In Tahrir square I meet my European friend who arrived this morning on Turkish Airlines, and also J. who - like everybody else - says that he wouldn’t have expected this. He tells that even in small towns in Upper Egypt the police station has been burned and people have taken over the public order, and unlike J.’s fears this has not lead to confessional tensions but, at least for the moment, unity and cooperation. His only worry is that the system may still resort to brute force, even bruter than on Friday, when they feel cornered by the people. This is also a concern expressed by Y., although everybody is relieved and reassured by the declaration of the army that they will not use force against the demonstrators.

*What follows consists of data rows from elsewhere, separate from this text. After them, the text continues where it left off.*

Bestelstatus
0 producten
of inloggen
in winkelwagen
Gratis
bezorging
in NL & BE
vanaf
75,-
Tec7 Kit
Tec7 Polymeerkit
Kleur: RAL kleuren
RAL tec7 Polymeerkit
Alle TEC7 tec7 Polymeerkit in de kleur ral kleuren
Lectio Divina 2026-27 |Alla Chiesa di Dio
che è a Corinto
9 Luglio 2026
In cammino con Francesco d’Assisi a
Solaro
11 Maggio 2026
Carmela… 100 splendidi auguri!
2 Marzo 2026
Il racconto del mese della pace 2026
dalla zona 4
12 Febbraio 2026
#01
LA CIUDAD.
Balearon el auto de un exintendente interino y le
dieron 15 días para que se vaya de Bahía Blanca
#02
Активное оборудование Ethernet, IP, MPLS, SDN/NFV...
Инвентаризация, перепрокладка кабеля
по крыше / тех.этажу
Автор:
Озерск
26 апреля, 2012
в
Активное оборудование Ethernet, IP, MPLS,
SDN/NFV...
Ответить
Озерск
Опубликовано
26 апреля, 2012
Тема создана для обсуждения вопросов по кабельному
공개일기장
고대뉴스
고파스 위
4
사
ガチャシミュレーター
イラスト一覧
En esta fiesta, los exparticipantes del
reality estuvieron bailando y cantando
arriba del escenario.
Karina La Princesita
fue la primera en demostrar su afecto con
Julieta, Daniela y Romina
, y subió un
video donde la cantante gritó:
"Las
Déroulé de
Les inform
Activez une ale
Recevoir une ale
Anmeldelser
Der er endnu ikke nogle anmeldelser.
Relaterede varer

But there is still the President’s Republican Guard.
On the square, some men who look like working class from the popular districts, show me mobile phone footage of the storming of Qasr al-Nil bridge by demonstrators on Friday (which I saw on television but from the distance of a hotel balcony where an American tourist was filming), where a man is shot into his face with live ammunition and killed immediately. M. tells that he was going with a big group of demonstrators through Zamalek where they gave a special honorary visit to the Tunisian embassy, but afterwards on the bridge they were attacked very violently by the police, and M. saw one man dying from bullets of the police, and many others wounded.

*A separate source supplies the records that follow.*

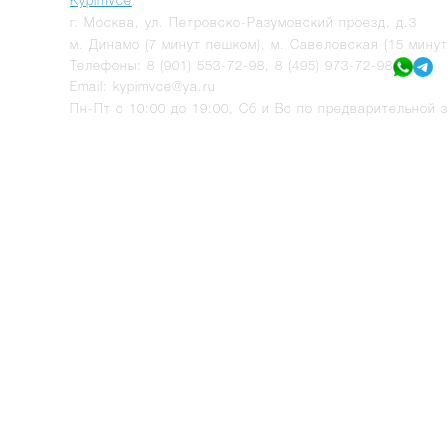
KypimVce
:
г.
Москва
,
ул. Петровско-Разумовский проезд, д.3
м. Динамо (7 минут пешком), м. Савеловская (15 мину
Телефоны:
8 (901) 553-72-98
,
8 (495) 973-72-98
Email:
kypimvce@ya.ru
Пн-Пт с 10:00 до 19:00, Сб и Вс по предварительной з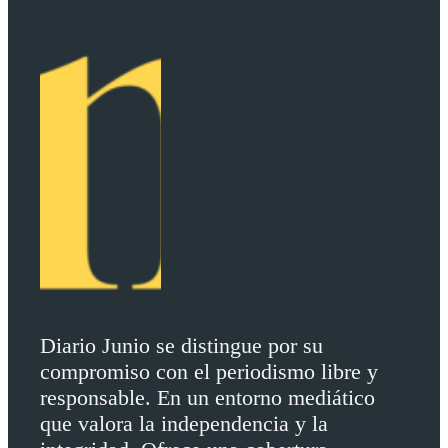
Diario Junio se distingue por su
compromiso con el periodismo libre y
responsable. En un entorno mediático
que valora la independencia y la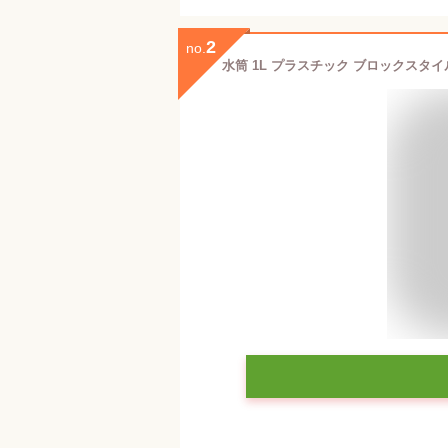
2
no.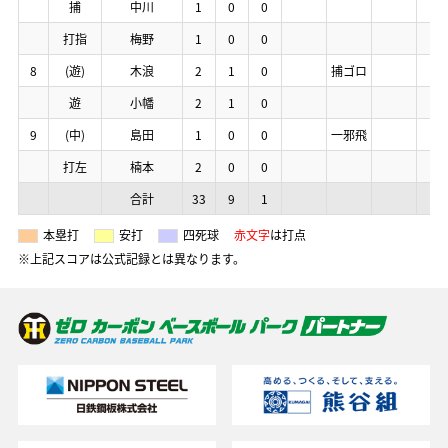
捕
捕
捕
捕
中川
中川
中川
中川
1
1
1
1
0
0
0
0
0
0
0
0
打指
打指
打指
打指
梅野
梅野
梅野
梅野
1
1
1
1
0
0
0
0
0
0
0
0
8
8
8
8
(遊)
(遊)
(遊)
(遊)
木浪
木浪
木浪
木浪
2
2
2
2
1
1
1
1
0
0
0
0
捕ゴロ
捕ゴロ
捕ゴロ
捕ゴロ
遊
遊
遊
遊
小幡
小幡
小幡
小幡
2
2
2
2
1
1
1
1
0
0
0
0
9
9
9
9
(中)
(中)
(中)
(中)
島田
島田
島田
島田
1
1
1
1
0
0
0
0
0
0
0
0
一邪飛
一邪飛
一邪飛
一邪飛
打左
打左
打左
打左
楠本
楠本
楠本
楠本
2
2
2
2
0
0
0
0
0
0
0
0
合計
合計
合計
合計
33
33
33
33
9
9
9
9
1
1
1
1
本塁打
安打
四死球
赤文字
は打点
※上記スコアは公式記録とは異なります。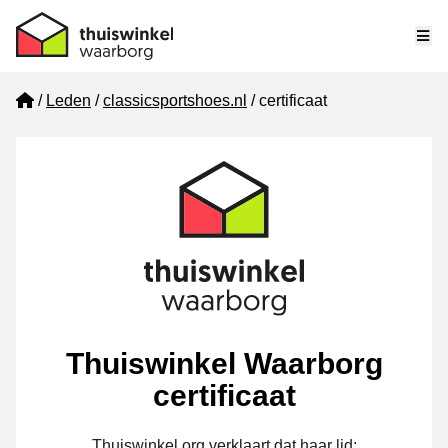
Me
Home
Leden
classicsportshoes.nl
certificaat
Thuiswinkel Waarborg
certificaat
Thuiswinkel.org verklaart dat haar lid: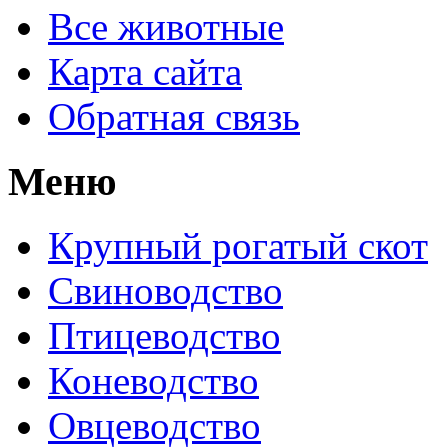
Все животные
Карта сайта
Обратная связь
Меню
Крупный рогатый скот
Свиноводство
Птицеводство
Коневодство
Овцеводство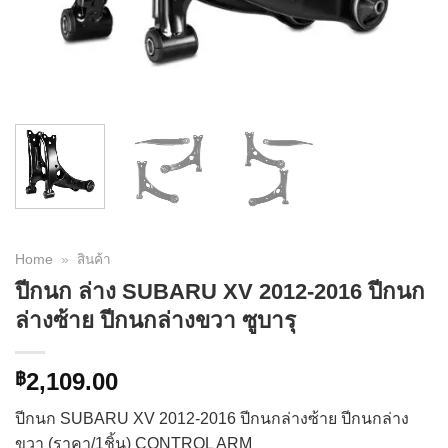
Home
»
สินค้า
ปีกนก ล่าง SUBARU XV 2012-2016 ปีกนก
ล่างซ้าย ปีกนกล่างขวา ซูบารุ
2,109.00
฿
ปีกนก SUBARU XV 2012-2016 ปีกนกล่างซ้าย ปีกนกล่าง
ขวา (ราคา/1ชิ้น) CONTROL ARM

The cutoff of Egypt from the internet is a trouble - only people who can pay for accessing foreign dialup servers with a mobile phone have any connection at all - and people have difficulties to stay informed. In the absence of internet, al-Jazeera plays a key role, and after its hesitation on the first day of protests it has shifted fully to the side of the demonstrators, and has become the most important source of critical information in Egypt. Yesterday, Al-Jazeera was cut off on Nilesat, and since then Egyptians have realigned their satellite dishes to another satellite that continues to show Al-Jazeera. On Tahrir square three television sets have been set up for the people to view it, and there is a tent where some leftist activists collect digital video footage and photographs. M. laughingly tells that when Al-Jazeera was disconnected his son turned to a serious opponent of the president because Mubarak disconnected him the Cartoon Network which could only be seen on Nilesat.
Tomorrow is the next big demonstration, named the March of Millions. As M and I leave the demonstration and walk all the way to Giza for the lack of taxis or minibusses, we join a group of people coming our way, lead by a woman wearing a colourful variant of niqab, accompanied by another woman in jeans and open hair, and shouting in very loud voice: “The people - want - the removal of the president!” We join, and M. starts chanting (I never knew he has such a loud voice): Tomorrow at nine! Million tomorrow! Million tomorrow at nine! Peaceful demonstration tomorrow!

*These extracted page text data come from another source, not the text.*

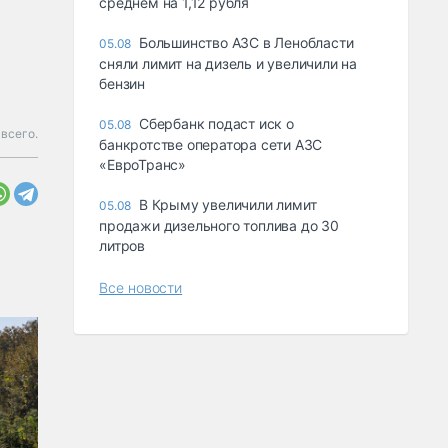
среднем на 1,12 рубля
Большинство АЗС в Ленобласти
05.08
сняли лимит на дизель и увеличили на
бензин
Сбербанк подаст иск о
05.08
 всего.
банкротстве оператора сети АЗС
«ЕвроТранс»
В Крыму увеличили лимит
05.08
продажи дизельного топлива до 30
литров
Все новости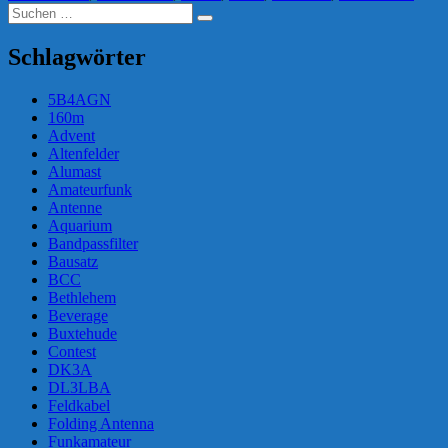
Suchen
Suchen
nach:
Schlagwörter
5B4AGN
160m
Advent
Altenfelder
Alumast
Amateurfunk
Antenne
Aquarium
Bandpassfilter
Bausatz
BCC
Bethlehem
Beverage
Buxtehude
Contest
DK3A
DL3LBA
Feldkabel
Folding Antenna
Funkamateur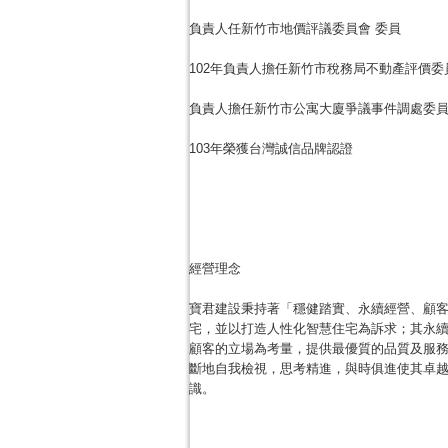
負責人任新竹市地價評議委員會 委員
102年負責人擔任新竹市稅務局不動產評價委
負責人擔任新竹市公寓大廈爭議事件調處委員
103年榮獲台灣誠信品牌認證
經營理念
寶君建設秉持著「穩健踏實、永續經營、顧
宅，並以打造人性化智慧住宅為訴求；其永
顧客的立場為考量，提供最優質的品質及服
斷地自我檢視，思考精進，與時俱進使其卓
識。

We walk a long way through Dokki and Giza. In Dokki there are some few policemen here and there - the police force returned to Cairo last night, but in small numbers, it seems - but they are still looked at with utter suspicion. The streets are remarkably clean, but here and there stand burned police trucks, in Giza at least five or six of them in a long line.
The most amazing thing is that nobody expected this. Just two weeks ago someone asked me whether Egypt could experience a revolution like in Tunisia, and I said no, Tunisia may be followed by Yemen, but there won’t be a revolution in Egypt. I couldn’t have been more wrong. M. says that he , too, didn’t believe in it. On Tuesday, he didn’t even want to join the demonstrations, thinking there was no point. But he soon changed his mind. We walk to Giza with a young man from old Giza who is very excited about the new situation. He tells he also didn’t believe in the demonstrations of Tuesday - he went there not believing that others would go. He describes the feeling: Until few days ago I felt that I live in a nightmare, and suddenly I could dream freely. M Things became possible that I couldn’t have imagined. Suddenly we can make a difference.
This is the revolutionary moment, the same “psychological state” L. described when I talked with her on the plane to Cairo. Egyptians have so long lived in a sense of oppression, a sense of frustration and pressure, they have hated the system but felt that there is nothing you can do. They have subverted the system by being chaotic and lazy, diverting the system to their ends, but all this has in turn become the system, encapsuling them in a highly frustrating state of suffering from a corrupt system and at the same time being a part of it. Suddenly the revolution in Tunisia opens a door of possibility, rejecting the system becomes something that makes sense, there is a point to it. In one night, the country changes.
The future will show how successful and deep this change can be - not everybody shares the euphoria, and some problems Egypt suffers from are not solved by changing the government - but even the mere existence of this trust in the possibility that one can do something and it will make a difference has been enough to fill the squared with demonstrators, to burn down the police stations known for torture of prisoners, to clean the streets afterwards and to put a quick end to the looting.
But not everybody is sharing equal enthusiasm. I also meet people who are either more modest in their demands, or more sceptical about the possibility of getting rid of Mubarak and the system. The guy at the mobile phone shop where I got my phone card said: Isn’t this what we wanted - we got a new government. A customer says no, we want more, he must go. Tomorrow we all go to the March of the Millions! And at night as we stand for a while at Giza square, I talk with a man who gives the government full blame for the whole looting and chaos and hates the system, but still believes that Mubarak won’t go, he will stick no matter what we do. “It’s now worse than ever. Now we are forced to fight Egyptian against Egyptian, check each others on roadblocks, what way of living together is this?”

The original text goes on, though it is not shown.